オイリュトミーについて、ダンスについて、なんらかの解説をと思って準備していたものの、スタート時間前に、すでに場内は「うごく」雰囲気。それを感じて、僕も路線変更の意を決し、即座にワークをスタートしてしまいました。開始後まもなく行った、オイリュトミーの基本姿勢「光の柱」では、40名近い方々の凛とした立ち姿と、水を打ったような会場の静けさに、そして、いくつかのワークや練習発表をへて、終盤40分あまり、参加者全員が即興で踊り続けた熱のひろがりには、僕自身、雷にうたれたような感銘を受けました。具体的な様式の定まったオイリュトミーのワークから、型にはまらない現代ダンスの動きへの移行は、あまりにも自然で、実際、僕はほとんど何の説明も行わず、詩の朗読やピアノ演奏ばかりしていました。定期クラスの方のショーイングが、さまざまなことを伝えきってくれたのかもしれません。シュタイナーとは別人ですが、「努力をこえてしまうような努力」に向かう力が、人間の奥底に眠っており、何らかのきっかけで、それが目覚める一瞬がある。という趣向の事を行っている人がいるそうです。「G」の敬称でたたえられるこの人物のことばを、クラスの方の発表で僕は感じていました。今日もダンスクラスがあったのですが、その稽古中に、ダンスはすべてが一生一度の体験、たった一回しかできないことと思うからこそ思い切り踊れるんだと言ったひとがありました。全くその通りだと思います。WSの当日も、初心者の方がかなりの数いらしたのですが、ラストの即興練習でそういった方々が、己の身からこぼれ出るジェスチャーや運動をいとおしむように、大事にしながら、また見学の方々の視線から受け取ることができる緊張と畏れの気持ちを肉体の熱にシフトさせていく感じは、まさに一回限りの身振りに対する出会いと惜別の風景であり、ダンスの原点を感じさせるようなイメージに満ちて、いつまでもこのまま時が流れてほしいと思ってしまうような貴重な時間だったと思います。

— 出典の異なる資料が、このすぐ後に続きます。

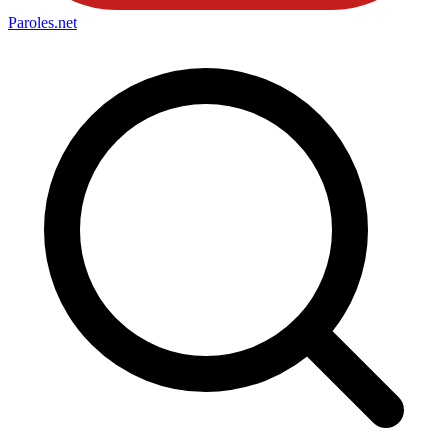
Paroles
.net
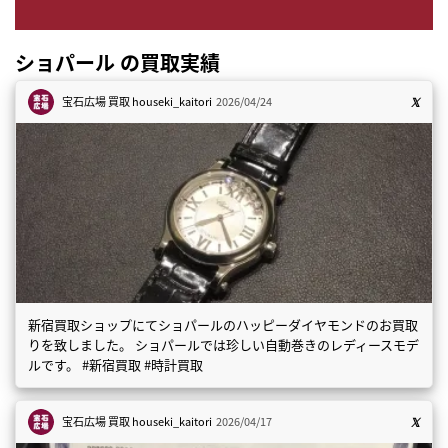
ショパール の買取実績
宝石広場 買取
houseki_kaitori
2026/04/24
新宿買取ショップにてショパールのハッピーダイヤモンドのお買取
りを致しました。 ショパールでは珍しい自動巻きのレディースモデ
ルです。 #新宿買取 #時計買取
宝石広場 買取
houseki_kaitori
2026/04/17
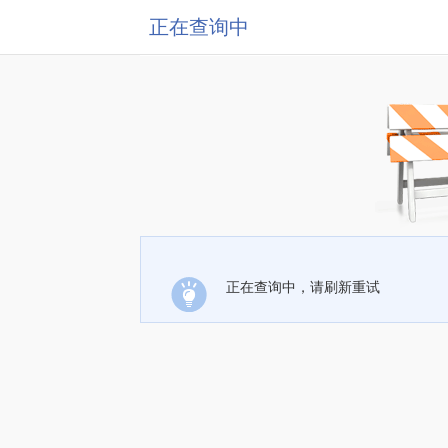
正在查询中
正在查询中，请刷新重试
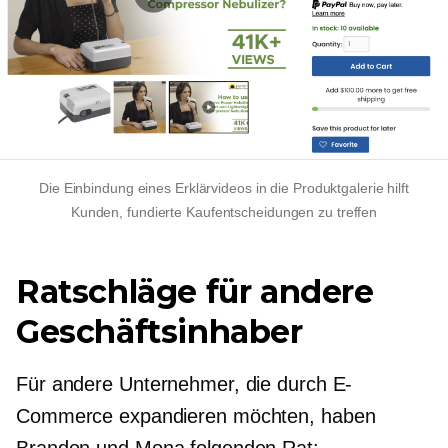
Die Einbindung eines Erklärvideos in die Produktgalerie hilft
Kunden, fundierte Kaufentscheidungen zu treffen
Ratschläge für andere
Geschäftsinhaber
Für andere Unternehmer, die durch E-
Commerce expandieren möchten, haben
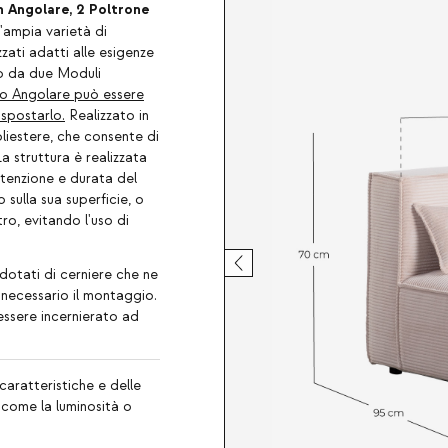
n Angolare, 2 Poltrone
n'ampia varietà di
ati adatti alle esigenze
o da due Moduli
o Angolare può essere
 spostarlo.
Realizzato in
liestere, che consente di
 struttura è realizzata
utenzione e durata del
o sulla sua superficie, o
ro, evitando l'uso di
 dotati di cerniere che ne
necessario il montaggio.
ssere incernierato ad
caratteristiche e delle
, come la luminosità o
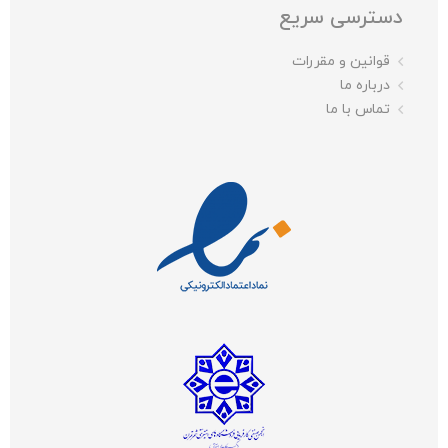
دسترسی سریع
قوانین و مقررات
درباره ما
تماس با ما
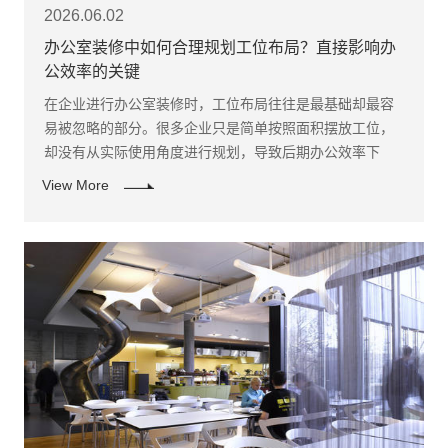
2026.06.02
办公室装修中如何合理规划工位布局？直接影响办
公效率的关键
​在企业进行办公室装修时，工位布局往往是最基础却最容
易被忽略的部分。很多企业只是简单按照面积摆放工位，
却没有从实际使用角度进行规划，导致后期办公效率下
降。因此，科学的工位布局非常关键。
View More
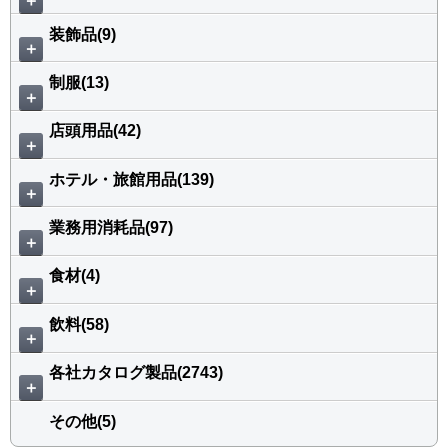
＋
装飾品(9)
＋
制服(13)
＋
店頭用品(42)
＋
ホテル・旅館用品(139)
＋
業務用消耗品(97)
＋
食材(4)
＋
飲料(58)
＋
各社カタログ製品(2743)
＋
その他(5)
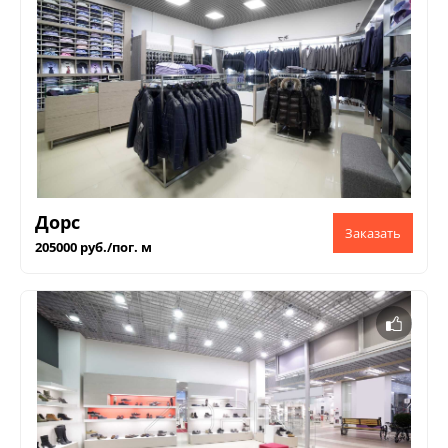
Дорс
205000 руб./пог. м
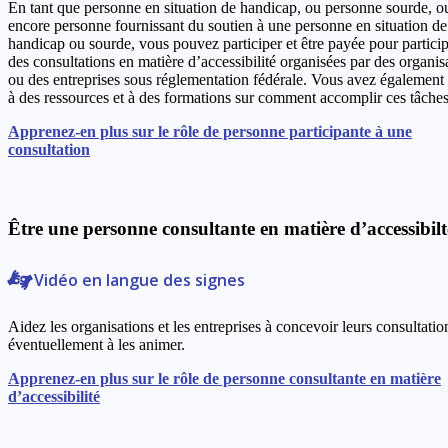
En tant que personne en situation de handicap, ou personne sourde, o
encore personne fournissant du soutien à une personne en situation de
handicap ou sourde, vous pouvez participer et être payée pour particip
des consultations en matière d’accessibilité organisées par des organis
ou des entreprises sous réglementation fédérale. Vous avez également
à des ressources et à des formations sur comment accomplir ces tâches
Apprenez-en plus sur le rôle de personne participante à une
consultation
Être une personne consultante en matière d’accessibilt
Vidéo en langue des signes
Aidez les organisations et les entreprises à concevoir leurs consultatio
éventuellement à les animer.
Apprenez-en plus sur le rôle de personne consultante en matière
d’accessibilité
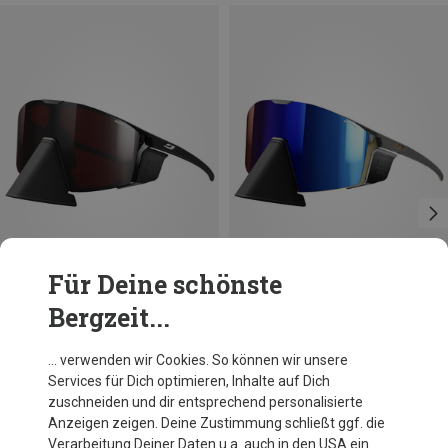
Für Deine schönste
Bergzeit...
Du sparst 13%
Du sparst 13%
… verwenden wir Cookies. So können wir unsere
Services für Dich optimieren, Inhalte auf Dich
zuschneiden und dir entsprechend personalisierte
Anzeigen zeigen. Deine Zustimmung schließt ggf. die
Verarbeitung Deiner Daten u.a. auch in den USA ein.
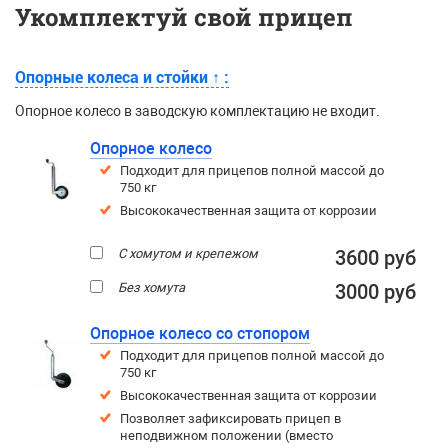
Укомплектуй свой прицеп
Опорные колеса и стойки
↑
:
Опорное колесо в заводскую комплектацию не входит.
Опорное колесо
Подходит для прицепов полной массой до
750 кг
Высококачественная защита от коррозии
С хомутом и крепежом
3600 руб
Без хомута
3000 руб
Опорное колесо со стопором
Подходит для прицепов полной массой до
750 кг
Высококачественная защита от коррозии
Позволяет зафиксировать прицеп в
неподвижном положении (вместо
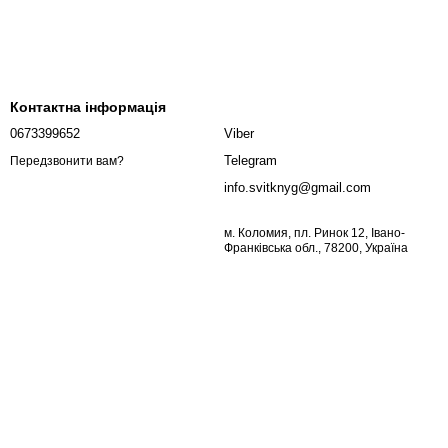
Контактна інформація
0673399652
Viber
Telegram
Передзвонити вам?
info.svitknyg@gmail.com
м. Коломия, пл. Ринок 12, Івано-
Франківська обл., 78200, Україна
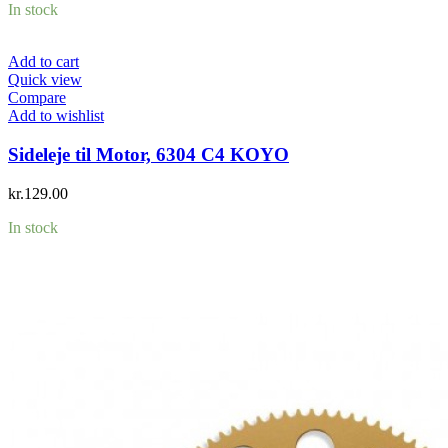
In stock
Add to cart
Quick view
Compare
Add to wishlist
Sideleje til Motor, 6304 C4 KOYO
kr.
129.00
In stock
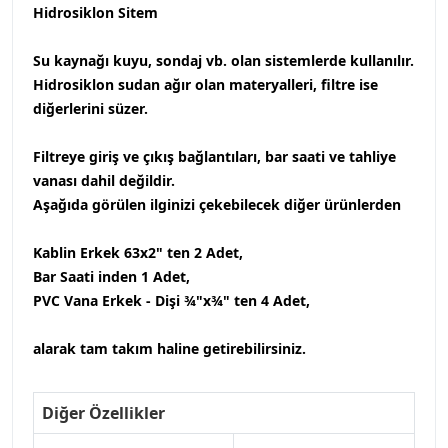
Hidrosiklon Sitem
Su kaynağı kuyu, sondaj vb. olan sistemlerde kullanılır.
Hidrosiklon sudan ağır olan materyalleri, filtre ise
diğerlerini süzer.
Filtreye giriş ve çıkış bağlantıları, bar saati ve tahliye
vanası dahil değildir.
Aşağıda görülen ilginizi çekebilecek diğer ürünlerden
Kablin Erkek 63x2"
ten 2 Adet,
Bar Saati
inden 1 Adet,
PVC Vana Erkek - Dişi ¾"x¾"
ten 4 Adet,
alarak tam takım haline getirebilirsiniz.
Diğer Özellikler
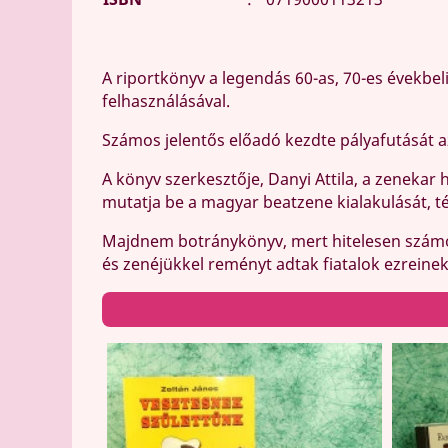
A riportkönyv a legendás 60-as, 70-es évekbel
felhasználásával.
Számos jelentős előadó kezdte pályafutását az 
A könyv szerkesztője, Danyi Attila, a zenekar 
mutatja be a magyar beatzene kialakulását, tér
Majdnem botránykönyv, mert hitelesen számol
és zenéjükkel reményt adtak fiatalok ezreine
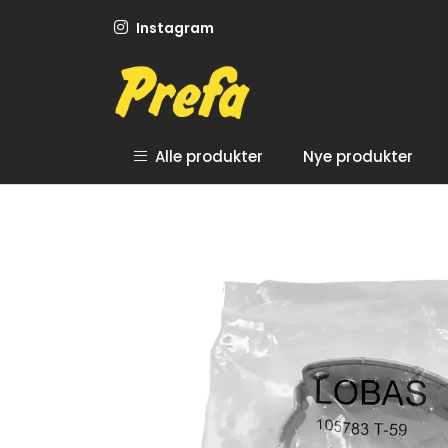
Skip to main content
Instagram
Alle produkter
Nye produkter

そして、お別れは、始まりと同じ「光の柱」。「光の柱」とは、自らの脊柱から脳にいたる成長のエネルギーをゆるみと緊張のシンプルなエクササイズのうちに感じ取ろうとする、動的なメディテーションです。オイリュトミーに限らず、全ての舞踊に共通する、最もシンプルでありながら奥の深い、何度やっても新しい体験がもたらされる練習だと思います。ヨガにおける太陽礼拝に匹敵する秘儀性を秘めているのではないでしょうか。生きとし生けるもの全てに宿る「光」の所在を求め続けた、ルドルフ・シュタイナーの思索や願いの基礎が、この練習には込められているような気がしてなりません。

今、そんな体験から数日がたち、クラスがいつものように始まっています。ふたたび少人数のグループにわかれ、それぞれの稽古にもどって、新しいメンバーの訪れを待っています。稽古のはじめは、やはり「光の柱」。天地をむすんでキリリと立つ事、
動きの中で、職業や経験を超えて踊る。いろんな事をわすれ、体とタイトに過ごす2時間が、とても贅沢に輝いています。